From our findings, practitioners can feel more confident that RT is an acceptable concurrent or immediate adjuvant modality in patients receiving atezolizumab plus bevacizumab. In fact, this approach may be advantageous if the hastened pace of recovery of lymphopenia is extrapolated to indicate a more favorable disease course. Confirmation of this suggestion in future prospective studies as a biomarker for prognostic outcome may be particularly provocative. Prior to the landmark adoption of atezolizumab plus bevacizumab as the new standard of care for HCC, the Phase III trial RTOG 1112 was examining the efficacy and safety of sorafenib ± SBRT for patients with HCC. These results would have supplied evidence regarding the utility and indications for combined modality therapy for this disease. However, with the trial now closed and overhaul of sorafenib by atezolizumab plus bevacizumab as the new standard of care, results from RTOG 1112 may be challenging to interpret.

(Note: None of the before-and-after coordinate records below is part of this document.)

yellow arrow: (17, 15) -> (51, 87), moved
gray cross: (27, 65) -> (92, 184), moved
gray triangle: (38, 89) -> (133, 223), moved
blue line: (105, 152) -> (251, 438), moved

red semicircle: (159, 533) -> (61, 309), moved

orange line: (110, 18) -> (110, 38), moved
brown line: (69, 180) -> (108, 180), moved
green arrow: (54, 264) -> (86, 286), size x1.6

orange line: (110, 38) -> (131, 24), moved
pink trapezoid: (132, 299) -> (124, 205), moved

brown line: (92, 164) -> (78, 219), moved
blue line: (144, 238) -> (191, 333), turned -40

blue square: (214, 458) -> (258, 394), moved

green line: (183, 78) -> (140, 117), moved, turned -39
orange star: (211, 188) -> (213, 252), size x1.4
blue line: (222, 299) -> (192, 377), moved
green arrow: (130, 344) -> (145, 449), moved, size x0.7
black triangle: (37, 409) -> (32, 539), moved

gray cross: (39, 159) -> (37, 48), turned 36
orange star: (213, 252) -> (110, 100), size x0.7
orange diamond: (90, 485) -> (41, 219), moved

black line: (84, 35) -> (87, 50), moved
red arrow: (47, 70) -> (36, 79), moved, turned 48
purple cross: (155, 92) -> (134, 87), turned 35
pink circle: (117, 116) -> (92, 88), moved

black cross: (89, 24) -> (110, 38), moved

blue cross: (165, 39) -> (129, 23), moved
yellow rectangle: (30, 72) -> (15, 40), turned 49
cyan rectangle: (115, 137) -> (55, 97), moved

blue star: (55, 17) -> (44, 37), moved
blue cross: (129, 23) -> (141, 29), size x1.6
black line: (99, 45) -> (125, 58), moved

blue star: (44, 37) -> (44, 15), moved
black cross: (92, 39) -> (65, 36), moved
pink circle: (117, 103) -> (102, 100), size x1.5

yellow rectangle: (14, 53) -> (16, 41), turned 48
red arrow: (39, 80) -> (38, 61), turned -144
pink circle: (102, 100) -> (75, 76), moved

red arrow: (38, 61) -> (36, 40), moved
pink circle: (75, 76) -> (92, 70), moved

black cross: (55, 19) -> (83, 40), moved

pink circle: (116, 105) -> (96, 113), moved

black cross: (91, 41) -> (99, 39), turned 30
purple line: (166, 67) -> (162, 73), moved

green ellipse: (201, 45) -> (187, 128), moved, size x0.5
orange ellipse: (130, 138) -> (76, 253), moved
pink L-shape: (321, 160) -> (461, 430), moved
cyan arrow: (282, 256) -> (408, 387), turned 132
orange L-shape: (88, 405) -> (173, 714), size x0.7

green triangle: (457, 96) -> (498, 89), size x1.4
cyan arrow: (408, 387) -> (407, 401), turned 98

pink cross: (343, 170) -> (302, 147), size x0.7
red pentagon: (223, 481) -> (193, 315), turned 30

Currently, the ongoing single-center, single-arm pilot study NCT04857684 is designed to evaluate the safety and tolerability of neoadjuvant RT plus atezolizumab and bevacizumab in patients with treatment-naïve resectable HCC, with secondary outcomes including response rates, surgical success, and survival. This will further provide clarity regarding the value of radiation therapy in the management of HCC in the context of modern doublet immunotherapy-antiangiogenic therapy combinations.

5. Conclusions

Liver directed RT may be utilized in well-selected patients with HCC, including those with PVTT related to tumor progression, for the purpose of improving local control and decreasing morbidity by avoiding central liver obstructive complications. With the adoption of atezolizumab plus bevacizumab as the frontline standard of care for the treatment of patients with unresectable or metastatic HCC, it is important to assess the safety and outcomes of combined modality therapy with liver-directed RT. In this first reported experience of HCC patients treated with RT in the context of modern systemic therapy with atezolizumab plus bevacizumab, combination therapy does not potentiate liver decompensation, and it appears to be safe and well-tolerated. As a favorable prognosticator, there appears to be a significantly faster recovery of ALC among patients who received RT with atezolizumab plus bevacizumab versus RT without this systemic therapy combination. Confirmation of this suggestion as a biomarker for prognostic outcome in a randomized clinical trial may be insightful.